Le Soudan a déclaré que plus de 10000 Éthiopiens avaient déjà fui à travers la frontière. «Nous sommes dans une situation humanitaire très critique parce que ces chiffres, que nous prévoyons d’augmenter, dépassent nos capacités, et il y a une grave pénurie de nourriture, d’abris et de soins», a déclaré Alsir Khaled, membre de la Commission des réfugiés du Soudan. Oriental. Les Nations Unies, l’Union africaine et les États européens appellent à un cessez-le-feu, mais les diplomates craignent qu’Abiy veuille à tout prix écraser les dirigeants tigrés. « Le conflit doit être empêché de se propager dans la région », a déclaré le ministère allemand des Affaires étrangères dans un communiqué. Le Bureau des Nations Unies pour la coordination des affaires humanitaires a déclaré que les agences n’avaient pas encore été en mesure de fournir de la nourriture, des fournitures de santé et d’autres fournitures d’urgence à Tigray en raison d’un manque d’accès.

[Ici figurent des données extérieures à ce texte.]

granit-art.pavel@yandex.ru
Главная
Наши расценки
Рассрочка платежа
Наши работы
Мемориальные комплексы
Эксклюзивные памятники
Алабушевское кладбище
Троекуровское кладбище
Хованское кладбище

Les dirigeants du Tigré ont déclaré que le gouvernement fédéral, dirigé par Abiy, avait lancé à ce jour plus d’une douzaine de frappes aériennes contre la région. Le nouveau chef de l’armée éthiopienne, Berhanu Jula, a souligné, pour sa part, que les forces fédérales ont résisté à un siège de cinq jours et sont en train de reprendre d’autres localités, notamment Dansha et Baeker. « Je tiens à remercier les membres de l’armée d’être un modèle de notre force de défense héroïque, bien que privée de nourriture et d’eau pendant quatre ou cinq jours », a déclaré Jula, accusant le TPLF d’utiliser les gens comme « boucliers humains ».
Le nouveau groupe de travail gouvernemental sur l’état d’urgence pour Tigray a déclaré qu’environ 150 agents « criminels » du TPLF avaient été arrêtés dans la capitale, Addis-Abeba, et ailleurs parce qu’ils étaient soupçonnés d’avoir planifié des « attaques terroristes ».

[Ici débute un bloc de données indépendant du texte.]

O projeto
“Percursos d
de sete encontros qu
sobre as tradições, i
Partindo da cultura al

Front de libération du peuple tigré (TPLF) est, depuis 1991, la force dominante de la coalition au pouvoir, le soi-disant Front démocratique révolutionnaire du peuple éthiopien (EPRDF), une alliance multiethnique à quatre partis qui a dirigé le pays pendant près de 30 ans avant l’arrivée au pouvoir d’Abiy, en avril 2018, dans le sillage d’un sentiment national anti-gouvernemental généralisé. L’année dernière, le TPLF s’est séparé de l’EPRDF après avoir refusé de fusionner avec les trois autres partis de la coalition dans le Parti de la prospérité (PP) nouvellement formé, sous le commandement d’Abiy. De nombreux dirigeants du Tigray se sont plaints d’avoir été injustement poursuivis en justice sur la base d’allégations de corruption ou d’avoir été démis de leurs fonctions de direction et souvent blâmés pour les maux du pays.

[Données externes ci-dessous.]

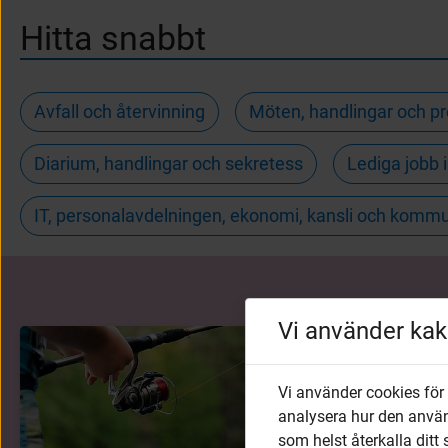
Hitta snabbt
Avfall och återvinning
Möten, handlingar och pr
Diarium, handlingar och sekretess
Lediga jobb
IT, personalavdelningen, ekonomi, kansli och komm
Vi använder kak
Vi använder cookies för
analysera hur den anvä
som helst återkalla ditt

L’Éthiopie était censée organiser des élections nationales en août, mais l’organe électoral du pays a décidé en mars que tous les votes devaient être reportés en raison de la pandémie de coronavirus. Les législateurs ont ensuite voté pour prolonger les mandats des fonctionnaires, qui expireraient début octobre, tandis que les dirigeants du Tigré ont refusé d’accepter la décision et ont procédé à des élections régionales en septembre. Le vote, cependant, a été jugé « illégal » par le gouvernement Abiy. Par conséquent, les deux parties se jugent « illégitimes » et les législateurs fédéraux ont décidé que le gouvernement Abiy devrait cesser de contacter et de financer les dirigeants du Tigré.
Les Tigrés ne représentent que 6% des Éthiopiens mais, avant le gouvernement Abiy, ils représentaient l’une des forces politiques dominantes. Selon l’International Crisis Group, le Tigré et ses alliés comptent jusqu’à 250 000 combattants et possèdent d’importants stocks de matériel militaire.